We got off the plane and then headed to the zodiacs by bus. The zodiacs are rubber boats that we used to get to and from the ship. I absolutely loved riding in those things. It was such a thrill. From the shore, we could see the beautiful Magellan Explorer, our ship for the duration of the expedition.
Day 4: Mikkelson Harbour, Cierva Cove (Citizen Science)
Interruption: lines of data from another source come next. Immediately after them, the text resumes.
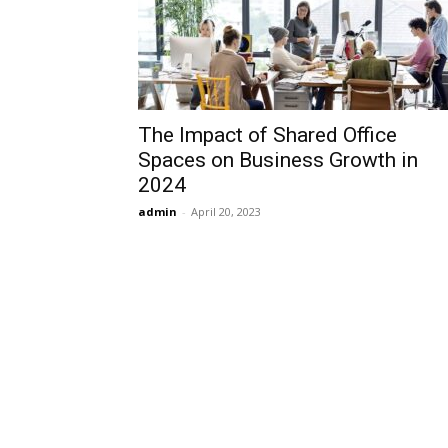
The Impact of Shared Office
Spaces on Business Growth in
2024
admin
-
April 20, 2023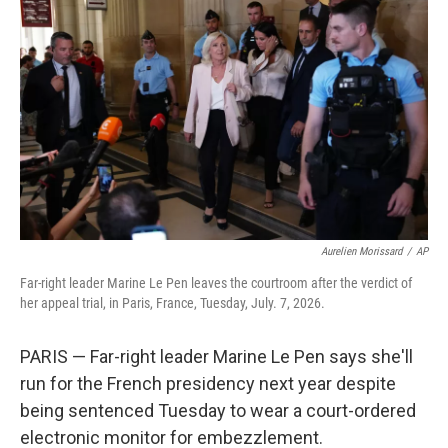
o
I
k
n
Aurelien Morissard
/
AP
Far-right leader Marine Le Pen leaves the courtroom after the verdict of
her appeal trial, in Paris, France, Tuesday, July. 7, 2026.
PARIS — Far-right leader Marine Le Pen says she'll
run for the French presidency next year despite
being sentenced Tuesday to wear a court-ordered
electronic monitor for embezzlement.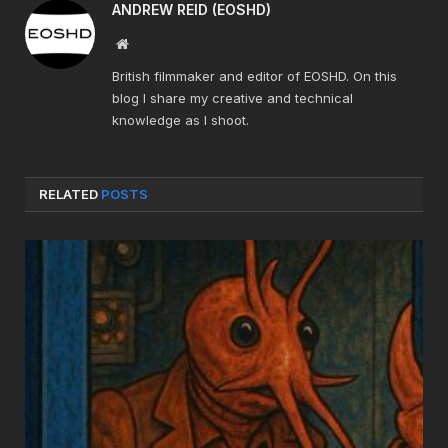
ANDREW REID (EOSHD)
Website
British filmmaker and editor of EOSHD. On this
blog I share my creative and technical
knowledge as I shoot.
RELATED
POSTS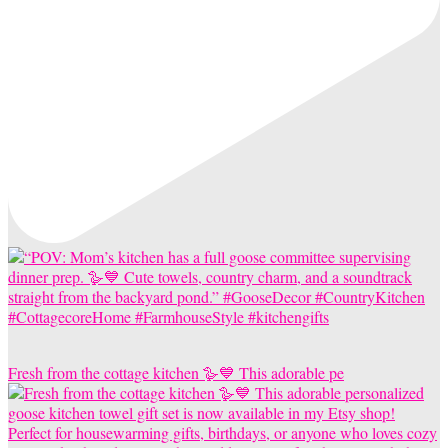
Fresh from the cottage kitchen 🪿💙 This adorable pe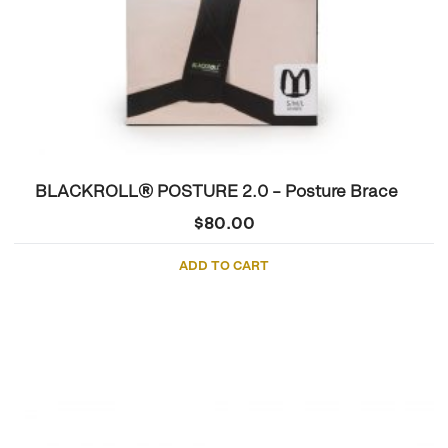
BLACKROLL® POSTURE 2.0 – Posture Brace
$
80.00
ADD TO CART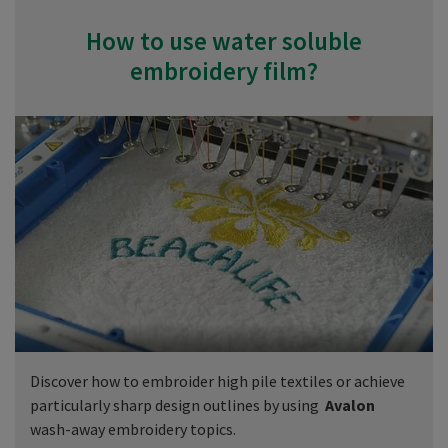
How to use water soluble
embroidery film?
Discover how to embroider high pile textiles or achieve
particularly sharp design outlines by using
Avalon
wash-away embroidery topics.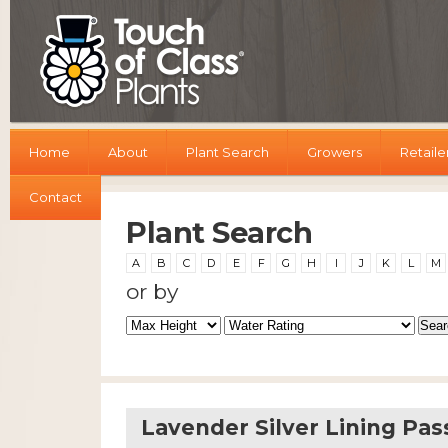
Home
About
Plant Search
Growers
Retaile
Contact
Plant Search
A
B
C
D
E
F
G
H
I
J
K
L
M
or by
Lavender Silver Lining Pas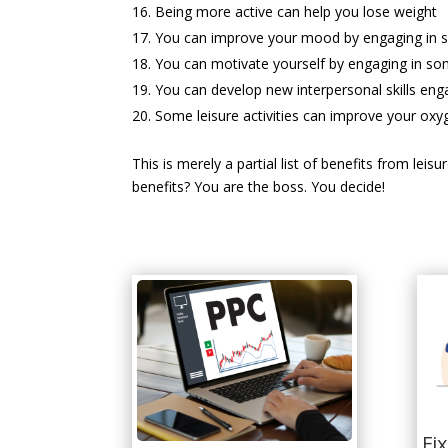
Being more active can help you lose weight
You can improve your mood by engaging in so
You can motivate yourself by engaging in some
You can develop new interpersonal skills enga
Some leisure activities can improve your oxy
This is merely a partial list of benefits from lei
benefits? You are the boss. You decide!
Fi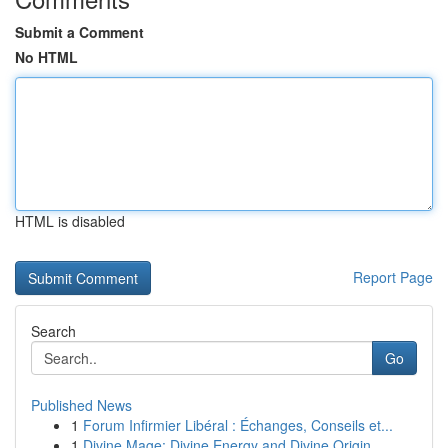
Submit a Comment
No HTML
HTML is disabled
Report Page
Search
Go
Published News
1
Forum Infirmier Libéral : Échanges, Conseils et...
1
Divine Mage: Divine Energy and Divine Origin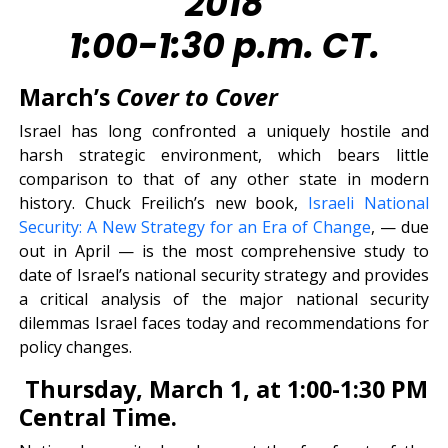
2018
1:00-1:30 p.m. CT.
March’s
Cover to Cover
Israel has long confronted a uniquely hostile and
harsh strategic environment, which bears little
comparison to that of any other state in modern
history. Chuck Freilich’s new book,
Israeli National
Security: A New Strategy for an Era of Change
, — due
out in April — is the most comprehensive study to
date of Israel’s national security strategy and provides
a critical analysis of the major national security
dilemmas Israel faces today and recommendations for
policy changes.
Thursday, March 1, at 1:00-1:30 PM
Central Time.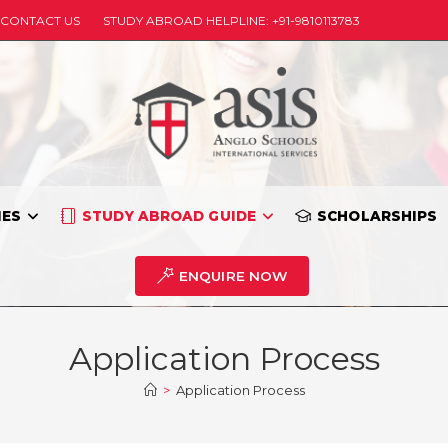
CONTACT US
STUDY ABROAD HELPLINE: +91-9810113783
IES
STUDY ABROAD GUIDE
SCHOLARSHIPS
ENQUIRE NOW
Application Process
>
Application Process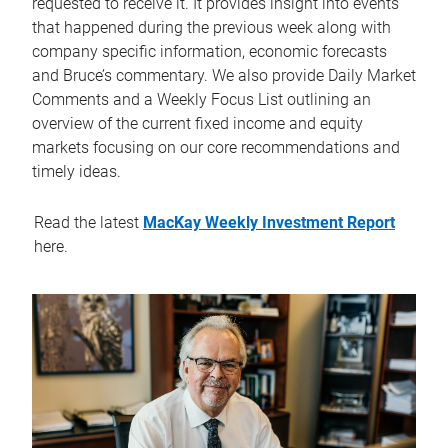
requested to receive it. It provides insight into events
that happened during the previous week along with
company specific information, economic forecasts
and Bruce’s commentary. We also provide Daily Market
Comments and a Weekly Focus List outlining an
overview of the current fixed income and equity
markets focusing on our core recommendations and
timely ideas.
Read the latest
MacKay Weekly Investment Report
here.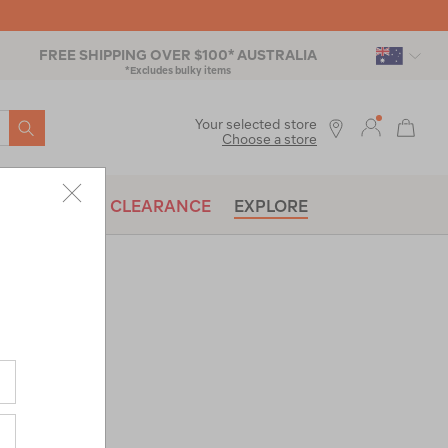
FREE SHIPPING OVER $100* AUSTRALIA
*Excludes bulky items
SEARCH
Your selected store
Choose a store
BRANDS
CLEARANCE
EXPLORE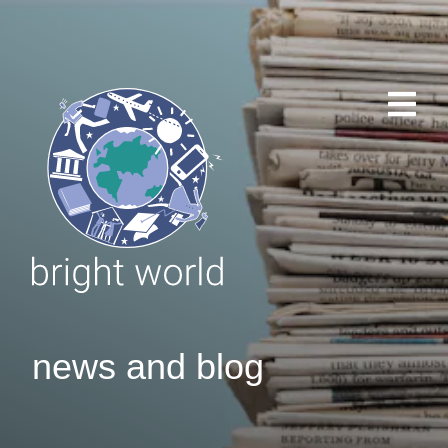
news and blog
Our first destination was Mikkelson Harbour. Mikkelson Harbour lies on the on the southern coast of Trinity Island at the northern end of the Palmer Archipelago. Mikkelson Harbour, like many of the sites, was frequented by whalers in the 1900s. Whaling was a huge industry at that time and they used every part of the whale for various things from food to typewriter lubricant. This site was my first close encounter with penguins. They are so fascinating and cute, but stunk. Those birds pooped, shot guano, everywhere. I used to think the smell at aquariums was mishandling, but it was closer to the real deal than I could have imagined. In Mikkelson Harbour is also learned that this was going to be a very educational trip. The expedition leaders were like museum tour guides and each had an expertise from sea birds, ecosystems, history, and more.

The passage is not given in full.